I. ORIGENES Y FAMILIA: LA CASA DE LOS LOPEZ-YANEZ DE QUESADA

Gines nacio en 1593 en Mula, una ciudad de senorio en la region del reino de Murcia, en el seno de una de sus familias principales: los Lopez-Yanez de Quesada. Esta casa noble muleña tenia su solar en la calle del Jardin y figuraba en la relacion de casas nobles de la ciudad a lo largo del siglo XVIII con el numero 28. El apellido Lopez, de origen gallego, habia echado raices en Mula desde antiguo, apareciendo ya documentado en el padron municipal de 1407.

Sus padres fueron Juan Lopez-Yanez de Quesada y Catalina Escamez, quienes contrajeron matrimonio en 1584. El matrimonio tuvo varios hijos, siendo Gines uno de ellos. El apellido Quesada, incorporado a la linea familiar a traves de generaciones, aportaba al joven un linaje reconocido en aquella sociedad estamental que tanto valoraba la limpieza de sangre y la prosapia.

Las armas de la familia Lopez-Yanez de Quesada, recogidas por el cronista local Gregorio Boluda del Toro en sus "Apuntes para la Historia de Mula" (manuscrito de 1903), se componen de tres aguilones sobre ondas del mar, de las que salen tres ortigas de sinople en campo de plata, con orla jaquelada de oro y grana.

 

II. FORMACION: DEL SEMINARIO DE MURCIA A SALAMANCA

El joven Gines mostro desde temprana edad aptitudes intelectuales y vocacion religiosa. Sus estudios comenzaron en el Seminario de San Fulgencio en Murcia, uno de los centros de formacion eclesiastica mas importantes del reino, fundado en 1592 y que formaria a numerosas figuras relevantes de la Iglesia espanola.

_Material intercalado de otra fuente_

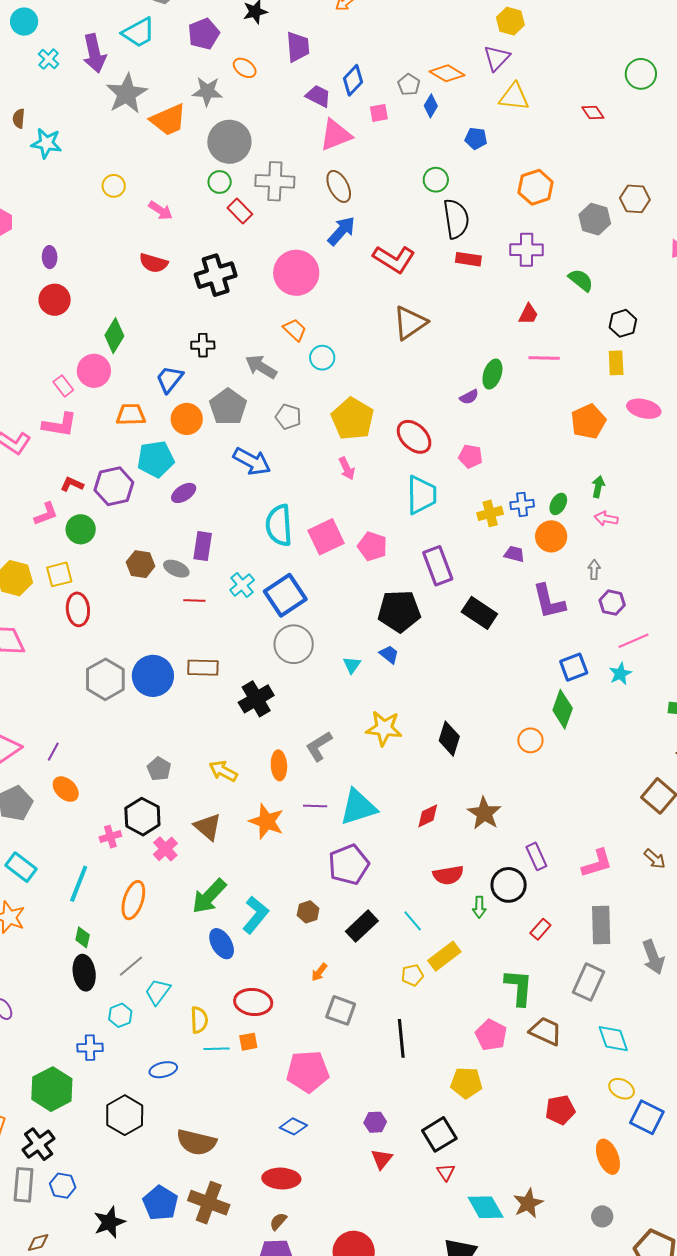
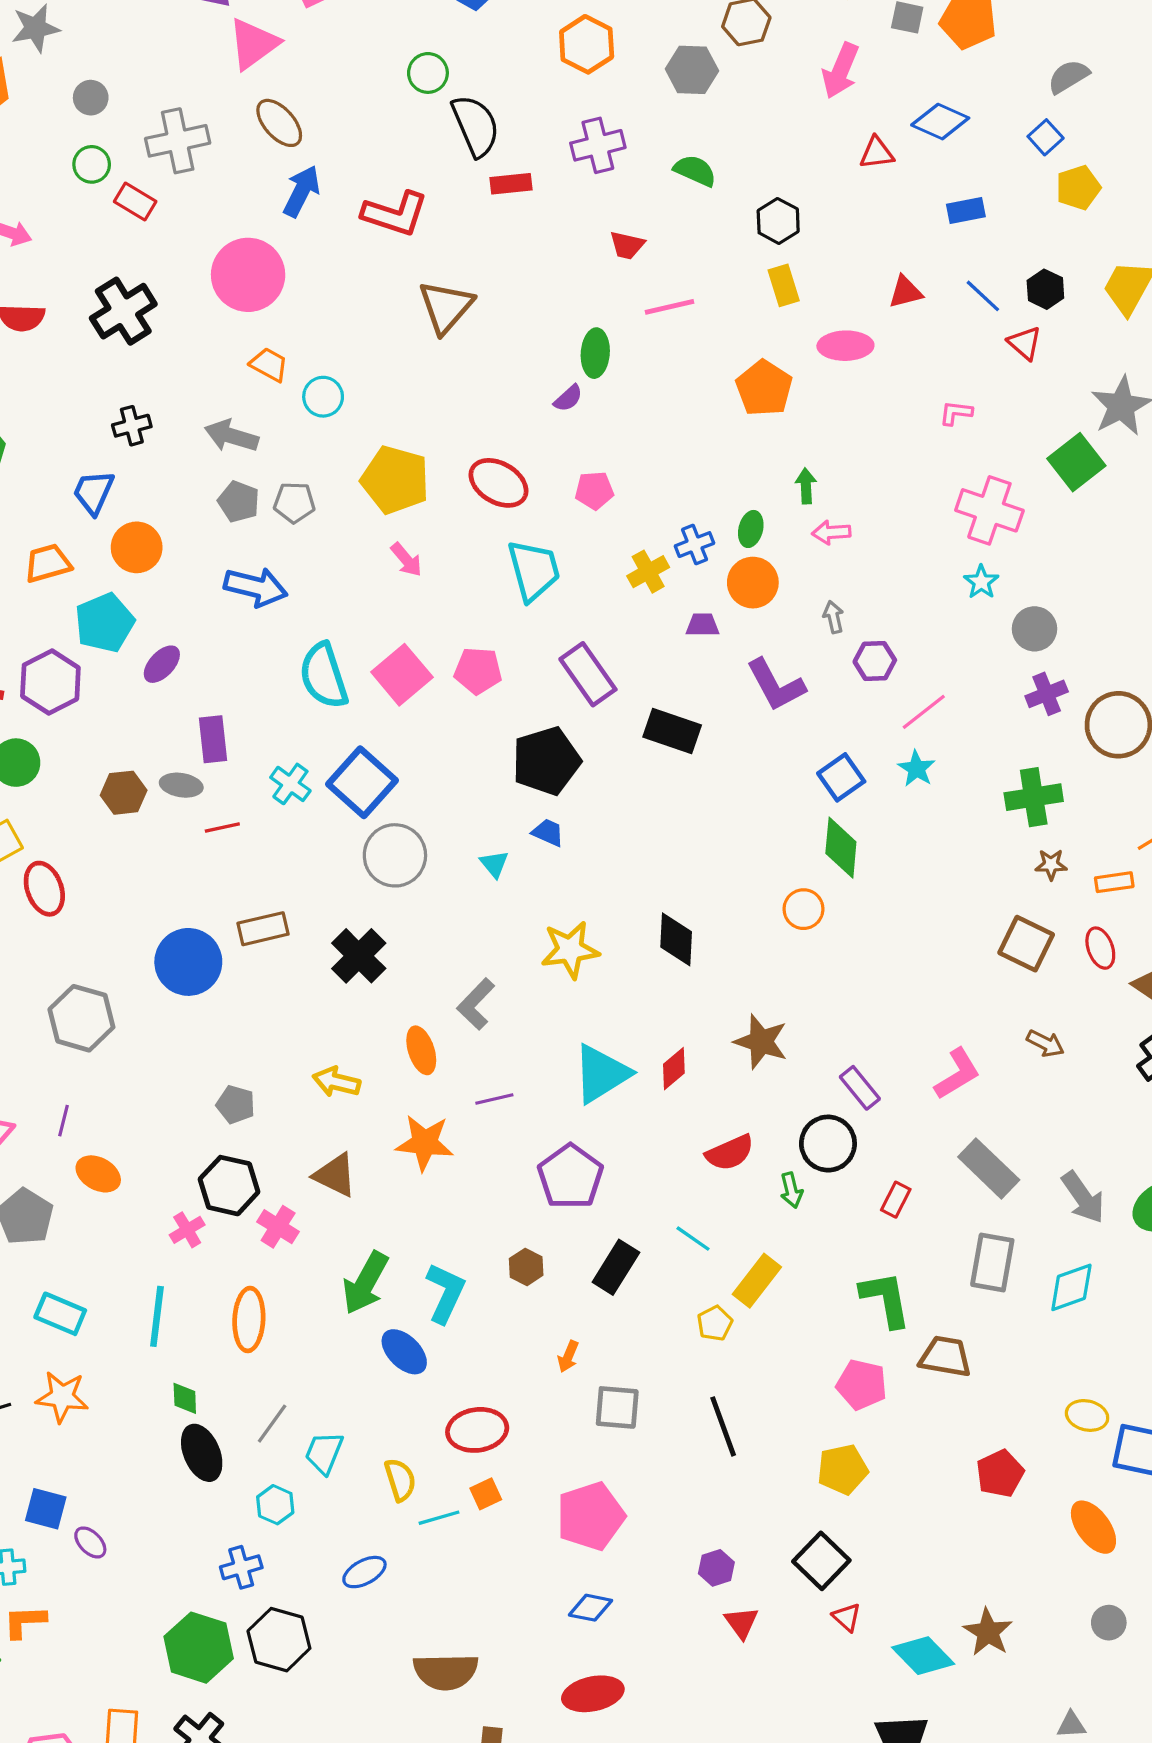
gray circle: (229, 142) -> (91, 98), size x0.5
red trapezoid: (528, 314) -> (627, 245), turned 90
gray pentagon: (228, 407) -> (239, 502), moved, size x0.7
gray hexagon: (105, 679) -> (81, 1018), moved
cyan triangle: (358, 807) -> (601, 1074), moved
gray rectangle: (601, 925) -> (989, 1168), turned -30
cyan diamond: (613, 1039) -> (1071, 1287), moved, turned -76
black hexagon: (125, 1115) -> (279, 1640), moved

En 1612, a los diecinueve anos, ingreso en la Orden de Frailes Menores, la orden franciscana fundada por san Francisco de Asis en el siglo XIII. Desde ese momento pasaria a ser conocido como fray Gines de Quesada. La orden franciscana, heredera de un ideal de pobreza apostolica y predicacion itinerante, se habia convertido en los siglos XVI y XVII en una de las grandes potencias misionales del mundo catolico, presente en America, Africa, Asia y las islas del Pacifico.

Tras el noviciado y los estudios iniciales en Filosofia y Teologia, fray Gines alcanzo la Universidad de Salamanca, la mas ilustre de la monarquia hispanica y una de las grandes universidades de Europa. Alli completo su formacion en las dos disciplinas que marcarian toda su trayectoria intelectual. Salamanca era en aquel tiempo el centro del escolasticismo hispano, donde habian ensenado figuras de la talla de Francisco de Vitoria y Luis de Leon, y donde se debatian con rigor las grandes cuestiones de la teologia, el derecho y la filosofia moral. La estancia salmantina dejo en fray Gines una solida preparacion academica que le habilitaria para la ensenanza.

De regreso a sus conventos, se dedico durante anos a la ensenanza de Filosofia y Teologia, ejerciendo como maestro dentro de la orden. Era un hombre formado, pausado en el estudio, que cultivaba tambien la escritura: de el se conserva noticia de numerosas obras, si bien casi todas permanecieron manuscritas y con toda probabilidad se perdieron en las convulsiones de las persecuciones japonesas.

 

III. EL LLAMADO DE LAS MISIONES: DE ESPANA A MEXICO

En 1628, con treinta y cinco anos y una solida reputacion como teolgo y maestro, fray Gines de Quesada tomo la decision que cambiaria el rumbo de su vida: embarcarse hacia las misiones americanas. La partida hacia el Nuevo Mundo era en aquella epoca un acto de renuncia total. Quien cruzaba el Atlantico hacia las Indias sabia que con toda probabilidad no regresaria jamas a su tierra natal.

El viaje le llevo hasta Mexico, el Virreinato de la Nueva Espana, donde enseño Teologia durante aproximadamente un ano. Este periodo no fue solo una escala de transito sino un nuevo ejercicio de su ministerio docente en tierras americanas. Mexico era entonces una colonia en plena efervescencia religiosa e intelectual, con universidades, conventos y colegios que reproducian en el Nuevo Mundo las estructuras academicas de la metropoli.

La ruta que siguio fray Gines era la clasica de los franciscanos que aspiraban a misionar en el extremo Oriente: Mexico servia como escala antes de cruzar el Pacifico hacia las Filipinas.

 

IV. MANILA: PUERTA DE ORIENTE

De Mexico embarco hacia Manila, capital del Archipielago de Filipinas y gran centro misional de las ordenes religiosas espanolas en Asia. Manila era en el siglo XVII una ciudad cosmopolita, cruce de comerciantes chinos, japoneses, malayos y espanoles, y sede de numerosos conventos y colegios desde los cuales las ordenes mendicantes planificaban sus misiones en China, Japon y el resto del continente asiatico.

Los franciscanos llevaban presencia en Filipinas desde 1578 y habian establecido alla una provincia misional robusta. Desde Manila partian regularmente religiosos hacia el Japon, a menudo de forma clandestina, pues la predicacion cristiana estaba alli prohibida desde 1614. Fray Gines debio de integrarse en la red de misioneros que desde Manila organizaban las entradas secretas al archipiélago japones.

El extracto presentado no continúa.